Flying the friendly skies at 37,000 feet as I write this, I start wondering about the plane and the "high calling" of daily work. At 37,000 feet, I sure hope the pilot thinks of his or her work as a "high calling." I want that pilot to think highly of the safety of the folks flying. Is it a "calling"? Is it holy work?

What about the flight attendants? They, too, have considerable responsibility for the safety, enjoyment, and sense of well-being of the passengers in this airborne community. Is this also holy work, God's work? Does God care about the enjoyment and comfort of airline passengers? What about the critical workers on the ground—from mechanics to staff, ticket agents, and baggage handlers? Do they have a high calling? Does God have a purpose, and are God's purposes satisfied or limited by what they do and how they do it? Certainly God is interested in people traveling safely. Is God also interested in their enjoyment, satisfaction, return on investment, etc.?

Looking around the plane at my fellow passengers, I wonder which ones have a high calling in their daily work, a call from God to do what they do well, a call to love God through serving others. Guessing occupations (from my stereotyped impressions), I see someone who I assume is a pastor or Christian educator—reading religious material and writing notes. Certainly he has a high calling. We usually affirm that this is the highest calling, but that's a gross misunderstanding of "calling."

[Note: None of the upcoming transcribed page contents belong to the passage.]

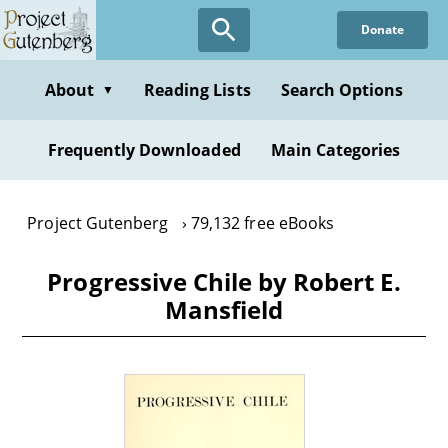
Skip
Donate
to
main
content
About
Reading Lists
Search Options
▼
Frequently Downloaded
Main Categories
Project Gutenberg
79,132 free eBooks
Progressive Chile by Robert E.
Mansfield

Another passenger has a laptop open with a screen full of mathematical material. She is an engineer of some sort, I assume. Does she have as high a calling? I notice a business executive, an attorney, a young soldier, a rancher, and a musician. Do any of them have a high calling? Is their work from God, and does it have anything to do with God's purposes?

You could ask the same question of the young mother with two small children in the row in front of me, the grandparent near the bulkhead, the retirees headed off for a vacation, or the college student headed home. Though none of them work for pay, do they have a high calling? Maybe theirs is the most important, the most sacred, the highest calling.

Just what makes work sacred? What is a high calling?

For some, the work we do five or six days a week is the means, the necessary evil, we must endure to enjoy one or two days of leisure, and "to put food on the table," we say. Do you ever work obsessively or feel like a slave to your work? Or, are you able to take time off for rest and renewal that enables you to put your energies back into the other five or six days? Do you say TGIF (Thank God It's Friday) or TGIM (Thank God It's Monday)? Does God ordain and call us to our work?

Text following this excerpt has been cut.